**Extracted records:**
- Opening Delimiter -
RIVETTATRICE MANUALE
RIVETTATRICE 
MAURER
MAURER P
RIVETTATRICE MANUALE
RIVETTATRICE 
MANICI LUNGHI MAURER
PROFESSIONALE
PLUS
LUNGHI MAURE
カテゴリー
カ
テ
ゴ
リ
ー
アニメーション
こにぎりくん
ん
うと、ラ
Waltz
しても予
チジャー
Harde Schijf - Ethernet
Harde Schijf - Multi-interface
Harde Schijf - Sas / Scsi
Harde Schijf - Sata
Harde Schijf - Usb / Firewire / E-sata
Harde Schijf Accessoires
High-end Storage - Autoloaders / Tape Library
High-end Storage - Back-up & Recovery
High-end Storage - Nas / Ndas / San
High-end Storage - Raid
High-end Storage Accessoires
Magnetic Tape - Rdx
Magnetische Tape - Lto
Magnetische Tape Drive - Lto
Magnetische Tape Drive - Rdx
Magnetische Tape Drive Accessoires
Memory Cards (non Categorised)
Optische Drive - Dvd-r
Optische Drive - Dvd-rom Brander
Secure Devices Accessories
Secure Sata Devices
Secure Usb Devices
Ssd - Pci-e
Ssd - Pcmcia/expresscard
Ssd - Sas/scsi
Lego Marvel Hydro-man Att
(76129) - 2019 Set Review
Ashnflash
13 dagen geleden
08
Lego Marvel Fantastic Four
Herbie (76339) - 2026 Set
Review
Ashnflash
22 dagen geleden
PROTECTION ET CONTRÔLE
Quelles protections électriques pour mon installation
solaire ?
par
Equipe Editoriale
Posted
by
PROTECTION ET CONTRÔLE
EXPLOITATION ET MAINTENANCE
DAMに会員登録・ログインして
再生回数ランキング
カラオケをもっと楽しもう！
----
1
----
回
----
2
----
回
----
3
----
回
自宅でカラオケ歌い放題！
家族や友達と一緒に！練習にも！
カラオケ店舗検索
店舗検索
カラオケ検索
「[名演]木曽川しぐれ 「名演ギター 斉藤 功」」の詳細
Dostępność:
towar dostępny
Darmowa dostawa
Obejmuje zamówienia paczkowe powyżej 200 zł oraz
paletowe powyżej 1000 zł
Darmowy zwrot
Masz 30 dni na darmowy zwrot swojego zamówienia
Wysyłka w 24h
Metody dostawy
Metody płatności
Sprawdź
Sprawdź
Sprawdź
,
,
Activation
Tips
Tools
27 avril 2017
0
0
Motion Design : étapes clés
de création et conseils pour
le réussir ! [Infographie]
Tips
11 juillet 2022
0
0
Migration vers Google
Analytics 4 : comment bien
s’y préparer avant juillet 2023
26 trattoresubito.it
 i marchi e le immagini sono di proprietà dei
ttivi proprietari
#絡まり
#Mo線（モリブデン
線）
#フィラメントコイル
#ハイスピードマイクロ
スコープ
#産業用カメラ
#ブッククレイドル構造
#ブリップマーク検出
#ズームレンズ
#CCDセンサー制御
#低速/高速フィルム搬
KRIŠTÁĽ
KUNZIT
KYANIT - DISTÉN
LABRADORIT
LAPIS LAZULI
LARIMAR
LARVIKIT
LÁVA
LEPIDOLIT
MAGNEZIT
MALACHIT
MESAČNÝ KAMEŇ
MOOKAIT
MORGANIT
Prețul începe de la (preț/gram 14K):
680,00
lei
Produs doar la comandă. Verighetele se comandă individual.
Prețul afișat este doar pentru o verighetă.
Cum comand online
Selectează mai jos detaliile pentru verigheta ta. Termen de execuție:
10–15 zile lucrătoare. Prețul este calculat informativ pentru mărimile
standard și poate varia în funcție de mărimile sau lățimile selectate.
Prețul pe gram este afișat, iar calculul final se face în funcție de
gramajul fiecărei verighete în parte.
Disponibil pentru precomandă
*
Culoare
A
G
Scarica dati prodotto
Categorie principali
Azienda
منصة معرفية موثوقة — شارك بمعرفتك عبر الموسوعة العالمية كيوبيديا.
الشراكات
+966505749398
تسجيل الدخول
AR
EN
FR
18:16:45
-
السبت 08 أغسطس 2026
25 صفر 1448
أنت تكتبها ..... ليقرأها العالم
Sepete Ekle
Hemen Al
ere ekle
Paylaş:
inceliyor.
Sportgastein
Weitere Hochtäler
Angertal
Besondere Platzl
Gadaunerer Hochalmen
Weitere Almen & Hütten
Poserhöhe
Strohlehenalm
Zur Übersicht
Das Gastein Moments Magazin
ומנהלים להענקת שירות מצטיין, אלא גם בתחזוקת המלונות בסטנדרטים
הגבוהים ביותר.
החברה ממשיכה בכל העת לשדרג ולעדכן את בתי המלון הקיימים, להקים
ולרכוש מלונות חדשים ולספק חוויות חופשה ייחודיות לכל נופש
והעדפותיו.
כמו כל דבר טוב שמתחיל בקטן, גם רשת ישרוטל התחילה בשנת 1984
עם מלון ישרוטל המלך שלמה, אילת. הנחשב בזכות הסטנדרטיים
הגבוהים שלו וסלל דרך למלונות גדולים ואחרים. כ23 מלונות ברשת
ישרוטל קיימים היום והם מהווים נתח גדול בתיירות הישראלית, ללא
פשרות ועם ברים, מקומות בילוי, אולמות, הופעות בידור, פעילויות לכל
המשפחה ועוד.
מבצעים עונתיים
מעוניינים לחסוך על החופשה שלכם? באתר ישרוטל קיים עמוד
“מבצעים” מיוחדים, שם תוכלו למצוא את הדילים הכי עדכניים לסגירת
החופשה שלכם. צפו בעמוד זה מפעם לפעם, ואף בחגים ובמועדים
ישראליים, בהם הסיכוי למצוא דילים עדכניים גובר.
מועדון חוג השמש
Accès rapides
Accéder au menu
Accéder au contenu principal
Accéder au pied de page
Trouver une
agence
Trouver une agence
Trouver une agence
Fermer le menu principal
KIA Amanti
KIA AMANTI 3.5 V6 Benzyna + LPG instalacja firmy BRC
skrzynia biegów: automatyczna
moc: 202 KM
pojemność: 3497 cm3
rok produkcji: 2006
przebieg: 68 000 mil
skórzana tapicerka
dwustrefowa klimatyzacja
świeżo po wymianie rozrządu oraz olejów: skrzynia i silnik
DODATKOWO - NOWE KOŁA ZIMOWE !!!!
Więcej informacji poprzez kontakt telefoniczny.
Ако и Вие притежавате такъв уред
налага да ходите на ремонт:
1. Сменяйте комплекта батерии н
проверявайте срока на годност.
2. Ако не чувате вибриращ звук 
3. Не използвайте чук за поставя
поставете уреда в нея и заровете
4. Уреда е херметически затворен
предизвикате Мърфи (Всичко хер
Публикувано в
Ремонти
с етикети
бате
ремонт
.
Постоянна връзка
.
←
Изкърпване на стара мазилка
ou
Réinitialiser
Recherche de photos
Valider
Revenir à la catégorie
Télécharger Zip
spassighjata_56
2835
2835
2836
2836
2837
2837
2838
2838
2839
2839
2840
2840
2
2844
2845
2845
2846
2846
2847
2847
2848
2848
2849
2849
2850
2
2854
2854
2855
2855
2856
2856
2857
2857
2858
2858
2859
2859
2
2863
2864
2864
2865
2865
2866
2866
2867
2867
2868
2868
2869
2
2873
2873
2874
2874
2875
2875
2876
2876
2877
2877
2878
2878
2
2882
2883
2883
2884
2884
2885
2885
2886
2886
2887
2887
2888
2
- Closing Delimiter -
**TASK REQUIREMENTS:** Output the first line of the entries above and every line after it, exactly as written, ending with the line that contains "Harde Schijf - Sas / Scsi".

**SOLUTION TO THIS PROBLEM:**
RIVETTATRICE MANUALE
RIVETTATRICE 
MAURER
MAURER P
RIVETTATRICE MANUALE
RIVETTATRICE 
MANICI LUNGHI MAURER
PROFESSIONALE
PLUS
LUNGHI MAURE
カテゴリー
カ
テ
ゴ
リ
ー
アニメーション
こにぎりくん
ん
うと、ラ
Waltz
しても予
チジャー
Harde Schijf - Ethernet
Harde Schijf - Multi-interface
Harde Schijf - Sas / Scsi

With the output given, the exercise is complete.